Al giovane pastore Natanaele, iniziato dal saggio Menalca alla libertà interiore e al piacere, viene affidato da Zeus l'arduo compito di guarire la ferita di Apollo, per far sì che nel mondo possa esserci ancora futuro. Ma il prescelto si ribellerà fuggendo. Solo attraverso una rappresentazione egli potrebbe commuoversi a tal punto da comprendere il grave compito al quale è destinato. Ecco allora inscenato l'episodio di Venere e Adone (siparietto dove Filiberti ironizza sui vezzi del teatro d'oggi e denuncia la sua delegittimazione). Allo stesso tempo Zeus impone a Ermes di ordinare a Pan, responsabile di avere insidiato gli uomini al mondo degli istinti, lo sterminio di tutte le creature dei boschi e togliersi la vita. Tra giochi di seduzione e capricci fra il pastore Aminta la ninfa Silvia e Natanaele; tra apparizioni misteriose di cavalieri, duelli d'armi, agnizioni, pene d'amore e sacrifici della vista e della voce, altri colpi di scena si susseguiranno sino al finale leopardiano «Dimmi,o luna:ove tende questo vagar mio breve,il tuo corso immortale?» con la voce fuori campo dello stesso Filiberti che suggella il suo pensiero davanti alla coppia Natanaele e Brunilde mentre si avviano verso l'immensità cosmica. Panteismo e manierismo, favola e cosmogonia convivono in un disegno scenico e drammaturgico – al quale gioverebbero dei tagli testuali – nel quale Filiberti attinge a suggestioni tratte da Ovidio, Shakespeare, Keats, Woolf, Williams e Garcia Lorca, e, naturalmente, dal Tasso dell'Aminta; cita formalmente la pittura del Seicento nelle pose e nelle danze; e per le musiche setaccia mirabilmente Monteverdi, Wagner, Mozart, Debussy, Max Richter, Stravinskij, Arvo Part, Hirsta, Glass. Un concorso di attori ineccepibili (impossibile citare tutti ma almeno Filippo Luna, Luigi Pisani, Giuseppe Lanino, Giulia Galiani, Gabriele Vanni) votati a un disegno registico altamente espressivo, ciascuno in un ruolo e in una funzione connessa, di grande resa corale, ha reso possibile questa creazione da annoverare come un vero e proprio evento artistico di teatro totale.

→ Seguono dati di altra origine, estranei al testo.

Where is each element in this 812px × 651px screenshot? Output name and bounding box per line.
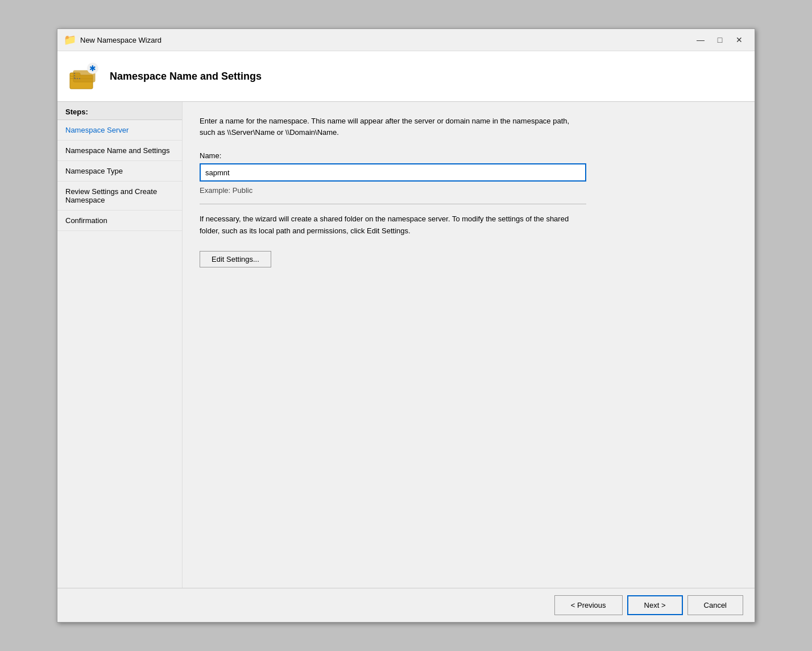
previous-button[interactable]: < Previous [554, 595, 623, 615]
info-text: If necessary, the wizard will create a s… [200, 213, 586, 237]
name-label: Name: [200, 151, 738, 160]
divider [200, 204, 586, 204]
sidebar-item-review-settings[interactable]: Review Settings and Create Namespace [57, 182, 182, 211]
wizard-icon: 📁 [64, 34, 76, 46]
svg-text:✱: ✱ [89, 64, 96, 73]
header-section: ✱ Namespace Name and Settings [57, 51, 755, 102]
title-bar-controls: — □ ✕ [692, 34, 748, 46]
sidebar-item-namespace-name[interactable]: Namespace Name and Settings [57, 141, 182, 161]
footer: < Previous Next > Cancel [57, 588, 755, 622]
cancel-button[interactable]: Cancel [687, 595, 743, 615]
sidebar-item-confirmation[interactable]: Confirmation [57, 211, 182, 231]
main-content: Enter a name for the namespace. This nam… [183, 102, 755, 588]
edit-settings-button[interactable]: Edit Settings... [200, 251, 271, 267]
title-bar-left: 📁 New Namespace Wizard [64, 34, 161, 46]
window-title: New Namespace Wizard [80, 36, 161, 44]
description-text: Enter a name for the namespace. This nam… [200, 116, 586, 138]
content-area: Steps: Namespace Server Namespace Name a… [57, 102, 755, 588]
close-button[interactable]: ✕ [731, 34, 748, 46]
title-bar: 📁 New Namespace Wizard — □ ✕ [57, 29, 755, 51]
name-input[interactable] [200, 163, 586, 182]
page-title: Namespace Name and Settings [110, 71, 262, 83]
steps-label: Steps: [57, 102, 182, 120]
wizard-window: 📁 New Namespace Wizard — □ ✕ ✱ [57, 28, 755, 623]
sidebar-item-namespace-server[interactable]: Namespace Server [57, 120, 182, 141]
example-text: Example: Public [200, 186, 738, 195]
minimize-button[interactable]: — [692, 34, 709, 46]
next-button[interactable]: Next > [627, 595, 683, 615]
maximize-button[interactable]: □ [711, 34, 728, 46]
header-icon: ✱ [69, 60, 101, 92]
sidebar: Steps: Namespace Server Namespace Name a… [57, 102, 183, 588]
sidebar-item-namespace-type[interactable]: Namespace Type [57, 161, 182, 182]
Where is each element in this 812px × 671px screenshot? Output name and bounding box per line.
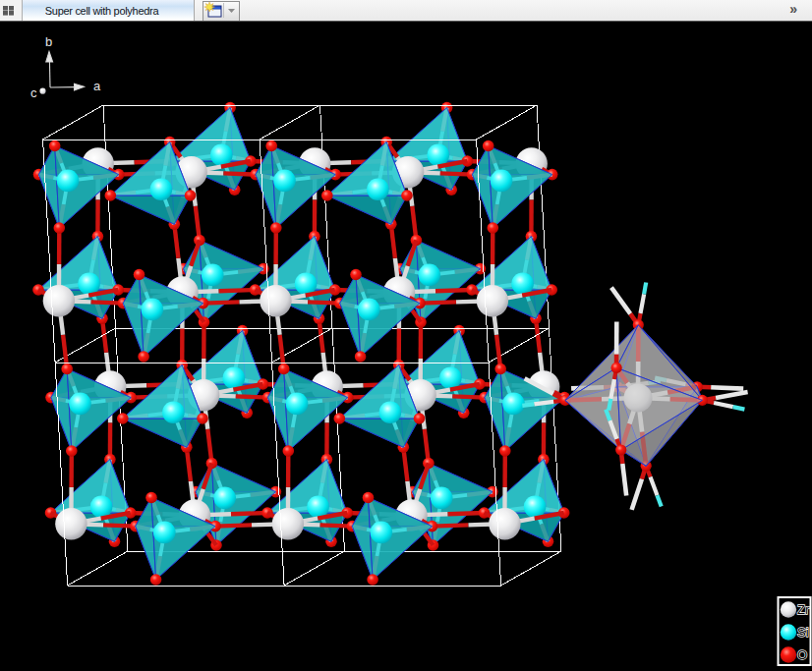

Il Crepuscolo di Arcadiatesto e regia Marco Filiberti, scene Benito Leonori, luci Alessandro carletti, costumi Patricia Toffolutti, suono Marco Benevento, coreografie Daniela Malusardi. Interpreti: Filippo Luna, Luigi Pisani, Giuseppe Lanino, Giovanni De Giorgi, Giulia Galiani,Luisa Maneri, Gabriele Vanni, Diletta Masetti, Enrico Roccaforte, Emilio Vacca, Lucia Mazzotta, Tanita Spang, Noemi Rossi, Emanuele Burrafato, Artem Prokopchuk. Al Teatro degli Avvaloranti di Città della Pieve, per “Le vie del teatro in terra di Siena”.